"Ya, Mas. Semoga Bapak dan Ibu ikhlas melepas kita untuk belajar mandiri. Kita kan juga nanti akan sering berkunjung ke rumah Bapak."
Saat liburan berikutnya, Wina kuajak matur pada Bapak dan Ibu tentang rencana membeli rumah untuk ditempati. Meski hanya rumah sederhana, karena kemampuan finansialku yang terbatas, tetapi ada rasa puas dan bahagia mampu mewujudkan keinginan istri tercinta.
Bapak dan Ibu mulanya kaget juga dengan rencanaku, tetapi akhirnya memakluminya.
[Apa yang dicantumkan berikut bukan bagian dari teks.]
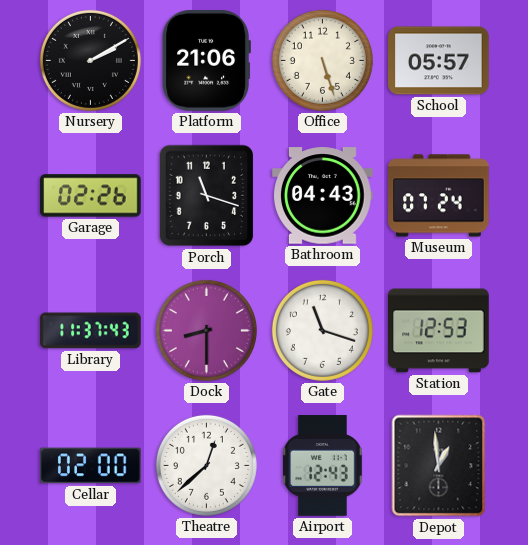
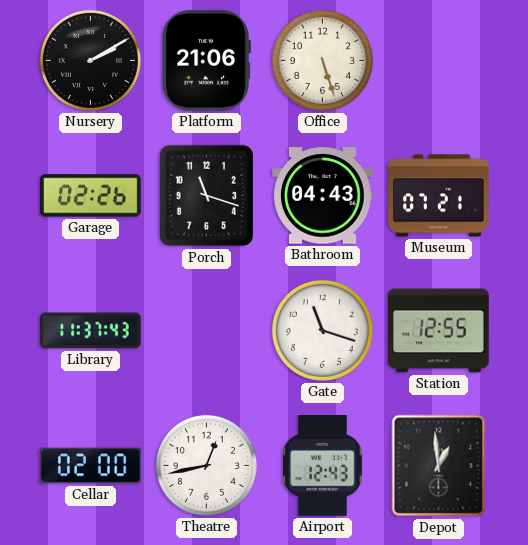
School: 05:57 -> none
Museum: 07:24 -> 07:21
Dock: 8:30 -> none
Station: 12:53 -> 12:55
Theatre: 12:38 -> 12:43
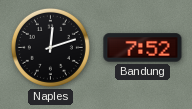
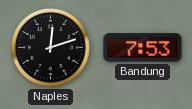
Bandung: 7:52 -> 7:53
Bahkan Bapak dan Ibu memberikan doa, semoga kerasan, dan betah menempati rumah baru tersebut. Betapa bahagianya hatiku dan Wina mendapat restu dari orang tua. Bapak dan Ibu pun menawarkan diri untuk ikut mengantarkanku pindahan ke rumah tersebut.
"Oh, ya Ton, jangan lupa mengajak Mas Nuri untuk memimpin doa dan baca surat Yasin," pinta Bapak sehari menjelang pindahan rumah.
"Ya, Pak. Nanti Mas Nuri akan saya hubungi."
Tepat dengan tanggal lahirku, aku  pun pindahan. Aku menyewa dua truk untuk  membawa barang-barangku.
Tetangga dekat menyalamiku dan mendoakan. Ada rasa sedih ketika meninggalkan tetangga-tetanggaku  yang selalu bersikap baik pada keluargaku. Namun jalinan silaturahmi akan tetap terjaga. Aku  berjanji secara berkala akan mengunjungi Bapak dan Ibu serta para tetangga dekat.
Barang-barang bawaanku segera ditempatkan di rumah itu. Meja, Â kursi, lemari, kulkas, dan beberapa perabot lain sudah cukup memenuhi ruang rumah berukuran sedang itu. Rumah kuno yang sudah lama ditinggalkan pemiliknya, karena anak-anaknya semua pergi ke kota.
Selamatan sederhana pun dilakukan. Mas Nuri memimpin doa dan bacaan surat Yasin. Menjelang asar, acara pindahan dan selamatan itu purna. Bapak dan Ibu segera minta pamit. Aku dan Wina melepas dengan rasa haru.
"Jangan lupa, Ton, Bapak dan Ibu sering dikunjungi. Jika ada apa-apa kabari Bapak, ya!"
Aku tidak sanggup menjawab kalimat yang terlontar dari mulut Bapak, hanya menunduk penuh dengan rasa tawadu.